While it will be months before Facebook shares are actually traded, the most obvious impact from Facebook’s prospectus is being felt in the shares of technology companies, and particularly companies that were listed as partners of Facebook.
The technology-heavy Nasdaq composite index is up more than twice as much as the Dow Jones industrial average and the Standard & Poor’s 500 index in early trading.
The biggest beneficiary is the social-gaming company Zynga, which was revealed in the IPO prospectus to provide 12% of Facebook’s revenue last year, and which was described in the filing as a vital partner in Facebook’s future rise. Stock in the company is up 15.7%, or $1.66 to $12.26. The company described by Facebook as its main competitor, Google, is up 0.7%, or $4.17, to $585.00
Firms on Wall Street are also buzzing about the the winners and losers among big banks in the IPO.

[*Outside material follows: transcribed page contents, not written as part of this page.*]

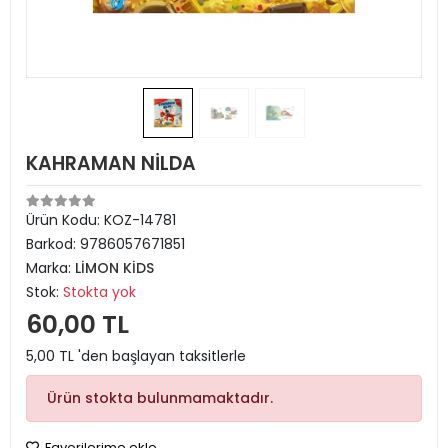
KAHRAMAN NİLDA
Ürün Kodu:
KOZ-14781
Barkod:
9786057671851
Marka:
LİMON KİDS
Stok:
Stokta yok
60,00 TL
5,00 TL 'den başlayan taksitlerle
Ürün stokta bulunmamaktadır.
Favorilerime ekle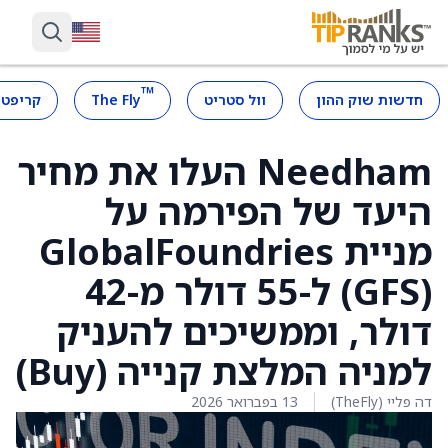
™
חדשות שוק ההון
וול סטריט
The Fly
קריפטו
Needham העלו את מחיר
היעד של הפירמה על
מניית GlobalFoundries
(GFS) ל-55 דולר מ-42
דולר, וממשיכים להעניק
למניה המלצת קנייה (Buy)
דה פליי (TheFly)
13 בפברואר 2026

As expected, Morgan Stanley won the top underwriting position, which will provide fees, cachet and an inside edge for future business in Silicon Valley. Goldman Sachs was expected by many to have the second position, in part due to its deal with Facebook last year to sell some of the company’s shares privately.
But that deal went haywire when legal questions were raised about the plan, forcing Goldman to only offer the shares to clients outside the United States. On Wednesday, J.P. Morgan was given the second position and Goldman came in a disappointing third.
It’s not all bad news for Goldman, though. As Dealbreaker points out, the shares that Goldman bought last year are expected to score a profit of $190 million for Goldman and $700 million for its clients when Facebook goes public. That is likely to be significantly more than all of the underwriting fees together.
Moving forward, investors are talking about whether Facebook’s shares will be worth buying once the company finally goes public in a few months. So far, there is not a lot of enthusaism among the smart money crowd. Bloomberg notes that if the shares are priced as expected, Facebook will be valued at five times the level of Google against earnings. To justify those prices, Facebook will have to keep up a breakneck rate of growth.
“Based on recent IPOs, investors who are able to buy in at the offering price once it’s determined could be looking at below-average returns if they seek to buy and hold. They may face a large tax bite if they sell into an early run-up in the stock price,” a Bloomberg article says.
One reason the stock may be unattractive to investors is because shareholders will have little control over the company. The filing Wednesday makes it clear that Mark Zuckerberg will retain tight control over the company up to and perhaps even after his death.
As Dealbreaker’s blogger Matt Levine put it: “If your theory of public corporations is ‘they should be controlled by and for the benefit of the public shareholders,’ this may trouble you. If your theory is ‘I’d follow Mark Zuckerberg anywhere,’ then, carry on.”